Alterations in the frequency of Tregs and Treg functional changes apparent after vaccination are provocative, as increased Treg function is associated with poor clinical outcomes in prostate cancer. Relative declines in Tregs after vaccination were generally associated with better outcomes, suggesting the vaccine was able to alter the immune cell balance, including relative declines in the occurrence of Tregs and Treg function, leading to improved outcomes. Further prospective analysis is required, but these hypothesis-generating data suggest that combination studies with agents that impair Tregs or in patients with low Tregs (minimal tumor burden) could potentiate better clinical outcomes with Prostvac.

The absence of PSA antibodies after Prostvac suggests the feasibility of studies evaluating PSA kinetics. Previous data suggest that while there may not be consistent short-term declines in PSA after Prostvac, there may be a slowing of PSA kinetics, ultimately resulting in long-term clinical benefit., Multiple trials are prospectively evaluating this hypothesis with Prostvac in both non-metastatic (NCT01875250) and metastatic prostate cancer (NCT01322490).
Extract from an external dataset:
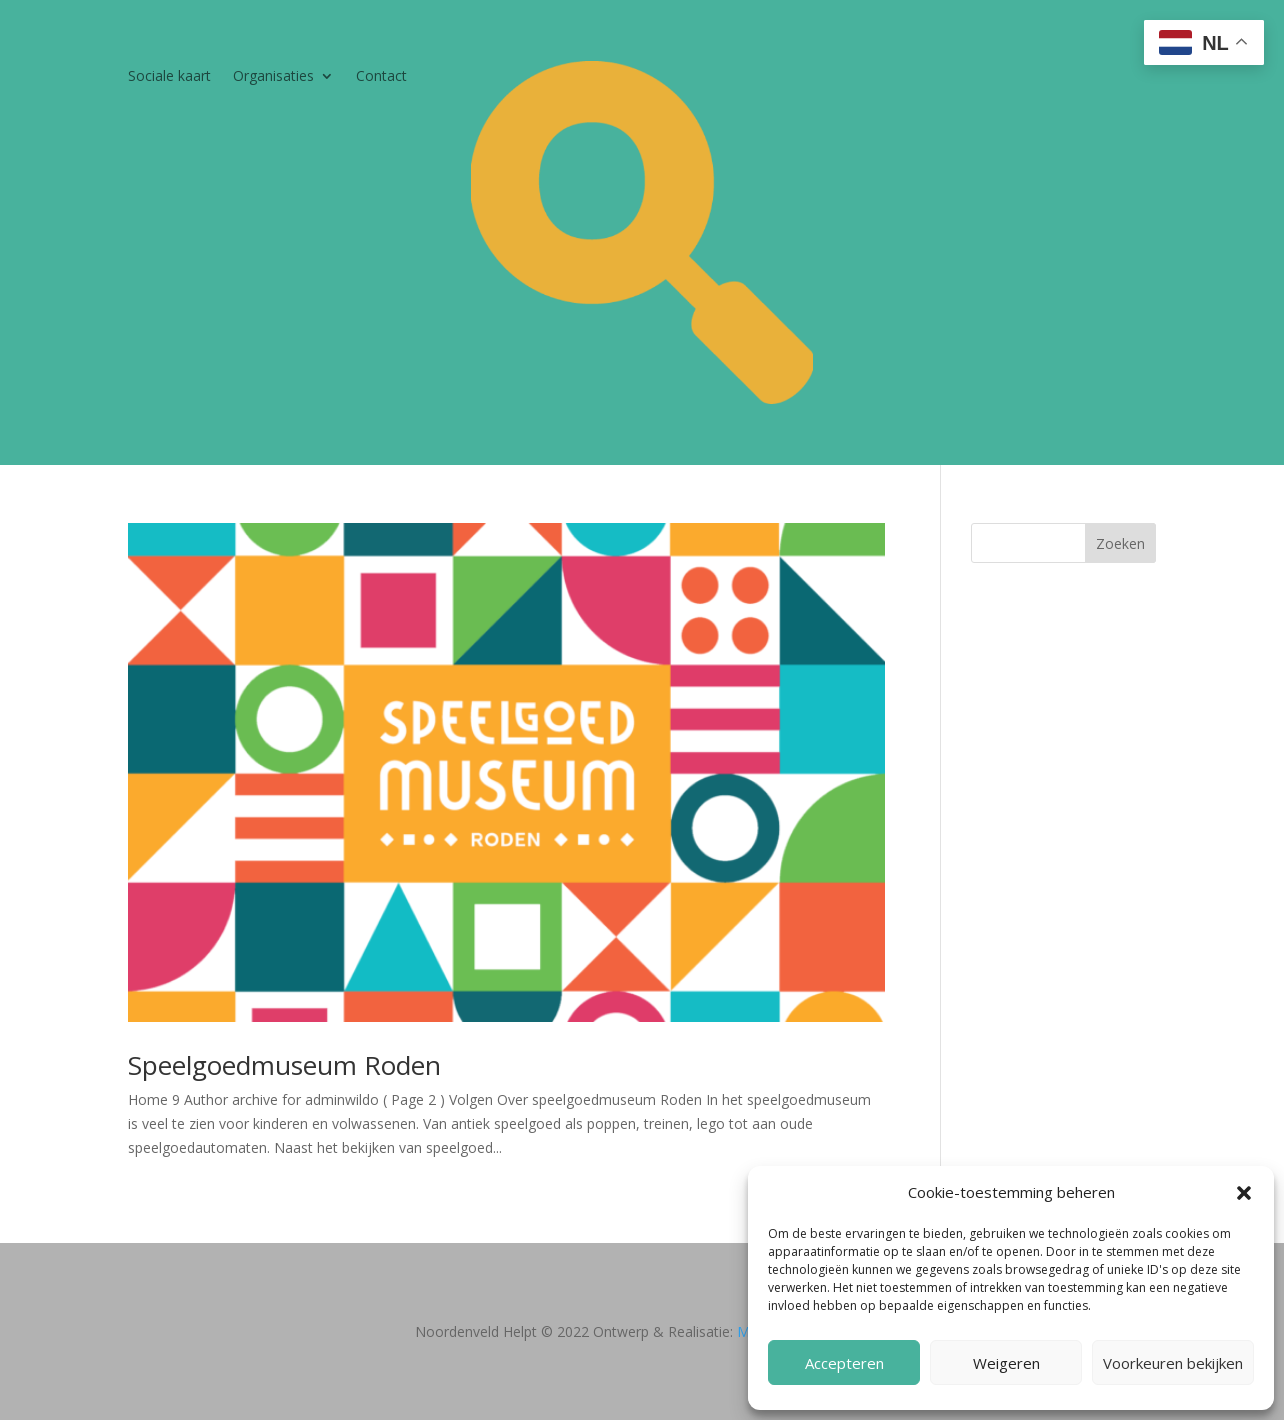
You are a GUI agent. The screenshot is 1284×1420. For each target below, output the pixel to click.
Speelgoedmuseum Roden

Accumulating data suggest Prostvac’s immunologic impact, but the clinical experience will ultimately dictate its therapeutic role in prostate cancer. The phase III trial (NCT01322490) will evaluate survival in mCRPC, but other phase II trials are investigating combinations in early (NCT01875250) and advanced (NCT 01867333) disease. Additional studies are planned or ongoing in the (neo)adjuvant setting (NCT02153918). These studies and future trials will attempt to translate the immunological data summarized here into meaningful improvements in cancer patient outcome in the clinic.